→ **INSTRUCTIONS FOR THE TASK**
Select from the data all lines with the word "Patron".

-------- RECORDS SHOWN

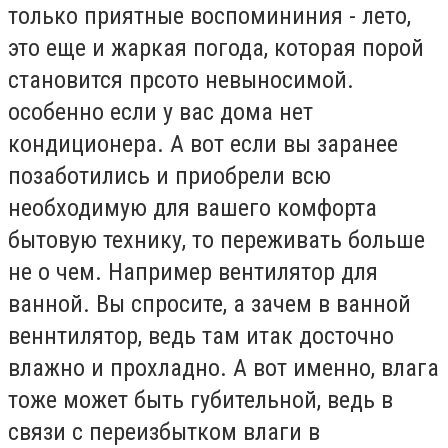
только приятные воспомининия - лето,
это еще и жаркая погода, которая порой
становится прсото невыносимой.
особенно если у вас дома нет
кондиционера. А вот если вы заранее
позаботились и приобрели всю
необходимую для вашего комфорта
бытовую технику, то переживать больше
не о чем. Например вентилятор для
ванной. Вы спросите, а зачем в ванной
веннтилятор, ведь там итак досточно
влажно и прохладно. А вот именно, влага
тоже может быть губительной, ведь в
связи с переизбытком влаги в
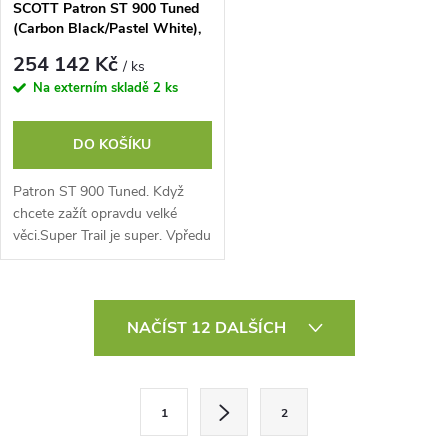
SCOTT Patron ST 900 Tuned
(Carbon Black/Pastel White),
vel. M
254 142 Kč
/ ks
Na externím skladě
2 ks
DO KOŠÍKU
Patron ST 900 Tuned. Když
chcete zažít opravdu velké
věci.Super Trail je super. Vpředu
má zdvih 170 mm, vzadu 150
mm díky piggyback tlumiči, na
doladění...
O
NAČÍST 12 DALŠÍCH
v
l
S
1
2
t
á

----------------
-------- RECORDS SHOWN

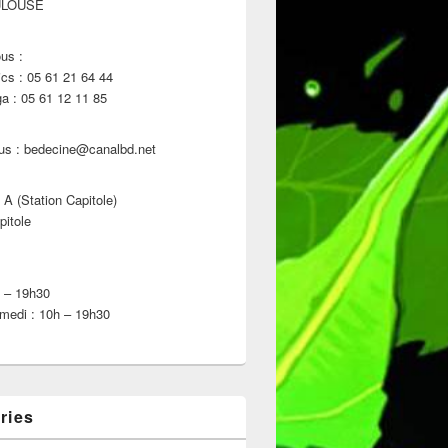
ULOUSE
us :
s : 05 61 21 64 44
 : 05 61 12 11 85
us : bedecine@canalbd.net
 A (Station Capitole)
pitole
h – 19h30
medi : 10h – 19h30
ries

----------------

→ **SOLVED PROBLEM**
SCOTT Patron ST 900 Tuned
Patron ST 900 Tuned. Když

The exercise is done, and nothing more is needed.